Last month, for example, Lina Khan’s Federal Trade Commission appointed prominent AI critic Meredith Whittaker to a special role as the FTC’s senior advisor on AI. As one industry observer put it: “The hiring of Whittaker is just the latest proof of the FTC’s attention to algorithms and algorithmic problems.

Prediction 10: Biology will continue to gain traction as the hottest and most transformative field to apply machine learning to.

Results :

Of the predictions on last year’s list, this was the most open and the least verifiable. Despite this, many developments in 2021 point to the continued emergence of biology as the most important and impactful of all areas of AI application.

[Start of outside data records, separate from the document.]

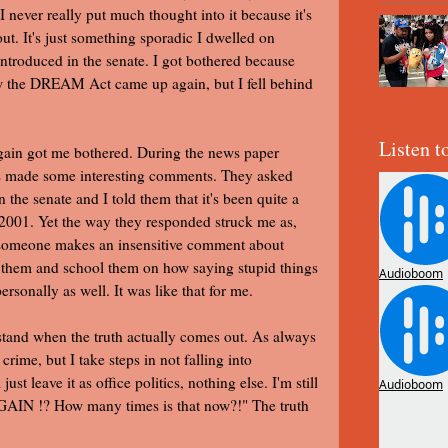
 I never really put much thought into it because it's
t. It's just something sporadic I dwelled on
troduced in the senate. I got bothered because
how the DREAM Act came up again, but I fell behind
Listen t
again got me bothered. During the news paper
es made some interesting comments. They asked
e senate and I told them that it's been quite a
 2001. Yet the way they responded struck me as,
n someone makes an insensitive comment about
m and school them on how saying stupid things
personally as well. It was like that for me.
e stand when the truth actually comes out. As always
rime, but I take steps in not falling into
ust leave it as office politics, nothing else. I'm still
AGAIN !? How many times is that now?!" The truth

AI is transforming drug discovery, with profound implications for the pharmaceutical industry and the future of human health. The therapies discovered by AI are now in the clinic; AI drug discovery startups are now trading on public markets.

DeepMind’s landmark work AlphaFold, which was published in July, is a testament to the almost magical potential of machine learning to uncover fundamental truths about how life works. We’ve argued in this column before that AlphaFold is the most significant achievement in AI history. As Alphabet’s big announcement on Isomorphic Labs highlighted last month, AlphaFold is just the start.

Perhaps more than any other field in AI, world-class talent and investments are flowing into computational biology. Take, for example, Eric Schmidt’s $ 150 million donation earlier this year to establish a new center at Harvard and MIT that “will catalyze a new scientific discipline at the intersection of biology and machine learning. “.

In the years to come, the application of computational and machine learning methods to biology is poised to transform society and perhaps life as we know it.

Note: The author is a partner of Radical Ventures, which is an investor in Untether AI.